さらに、NAGASEグループのバイオ関連事業を研究段階から推進するため、グループ各社の研究員約150名とも連携しており、センターの技術に各組織のマーケティング力、㈱林原、ナガセケムテックス㈱の製品開発力・製造機能の活用を通じた新規酵素やバイオケミカルの開発に取り組んでいます。

Interview
市場のニーズと研究開発のシーズを組み合わせ、
新規事業の創出に取り組む

NAGASEのバイオの強みを教えてください。

岡座

「微生物」「酵素」「発酵」の3つの技術を基盤としてモノづくりができることです。どれか1つでモノづくりをできる企業は多くありますが、3つの選択肢でモノづくりができる点が非常にユニークだと考えています。また、商社でありながら製造と研究開発の拠点を持っていることも他社と差別化できる点です。

大木

ナガセバイオイノベーションセンターの「微生物をデザインする技術」、㈱林原の「酵素スクリーニングと機能性糖質生産技術」、ナガセケムテックス㈱の「産業用酵素生産技術」、そして営業の「提案力」。グループで一体となることで、「目的の素材を微生物で効率良く生産できるようにデザインし、その素材の量産、用途開発から販売まで一気通貫でフォローできること」がNAGASEのバイオの強みだと考えています。

注目している技術を教えてください。

大木

私は特に「微生物をデザインする技術」に注目しています。上市準備を進めているNAGASEのEGTは、その技術によって、生産性を約1,000倍に向上させることに成功した一例です。
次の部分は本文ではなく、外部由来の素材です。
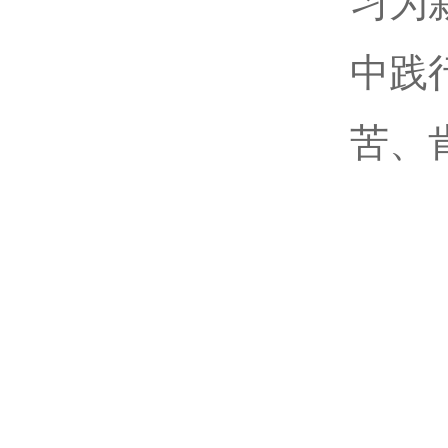
习为
中践
苦、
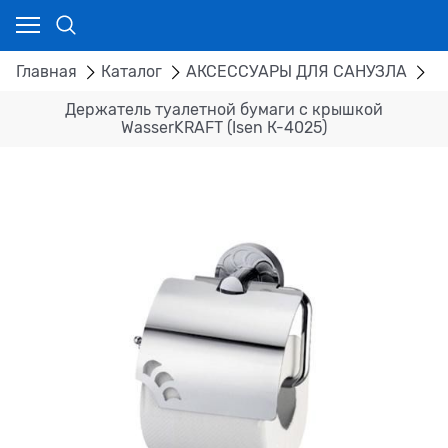
Главная
Каталог
АКСЕССУАРЫ ДЛЯ САНУЗЛА
Д
Держатель туалетной бумаги с крышкой
WasserKRAFT (Isen К-4025)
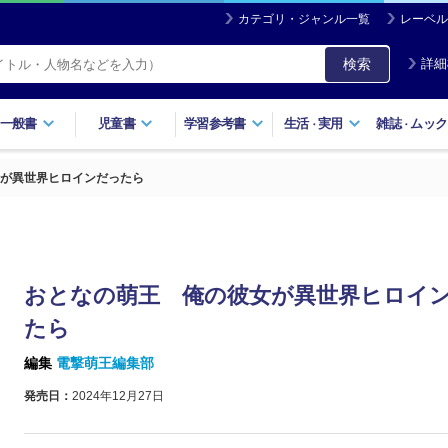
カテゴリ・ジャンル一覧
レーベル
検索
詳細
一般書
児童書
学習参考書
生活
実用
雑誌
ムック
・
・
が異世界ヒロインだったら
おとなの萌王 俺の彼女が異世界ヒロイ
たら
編集
電撃萌王編集部
発売日：
2024年12月27日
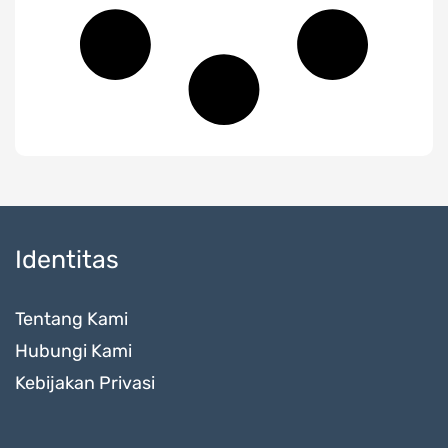
Identitas
Tentang Kami
Hubungi Kami
Kebijakan Privasi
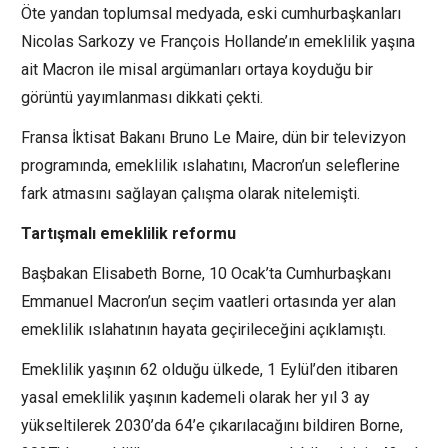
Öte yandan toplumsal medyada, eski cumhurbaşkanları
Nicolas Sarkozy ve François Hollande’ın emeklilik yaşına
ait Macron ile misal argümanları ortaya koyduğu bir
görüntü yayımlanması dikkati çekti.
Fransa İktisat Bakanı Bruno Le Maire, dün bir televizyon
programında, emeklilik ıslahatını, Macron’un seleflerine
fark atmasını sağlayan çalışma olarak nitelemişti.
Tartışmalı emeklilik reformu
Başbakan Elisabeth Borne, 10 Ocak’ta Cumhurbaşkanı
Emmanuel Macron’un seçim vaatleri ortasında yer alan
emeklilik ıslahatının hayata geçirileceğini açıklamıştı.
Emeklilik yaşının 62 olduğu ülkede, 1 Eylül’den itibaren
yasal emeklilik yaşının kademeli olarak her yıl 3 ay
yükseltilerek 2030’da 64’e çıkarılacağını bildiren Borne,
また、微生物での物質生産は環境に優しいことからも、近年注目が集まっています。

岡座

私が注目しているのは「遺伝子工学」です。大学時代にゲノム編集技術を用いて研究を行っていたという背景もあり、遺伝子操作技術の進歩に非常に関心を持っています。EGTも代謝マップを作成し、培養日数の短縮・高収率を実現した微生物で製造していますので、今後このような製品を数多く世の中に出していければと思います。

今後の展望をお聞かせください。

大木

グループが一丸となって、NAGASEのバイオの要素技術を活かしながら、市場に求められている素材及び価値の提供を行ってまいります。将来的には、環境負荷の高い製造方法や、石油化学製品などの製造をバイオプロセスに置き換えることで、より「環境に優しいモノづくりに貢献するNAGASEグループ」、今年のNAGASEグループのテーマである「Green it!」を目指します。

岡座

「微生物」「酵素」「発酵」をキーワードに、市場のニーズと研究開発のシーズを組み合わせ、新規事業の創出に取り組みたいです。化学系専門商社という枠を越え、10年後、20年後には「バイオのNAGASE」と言われるように取り組みを加速させていきます。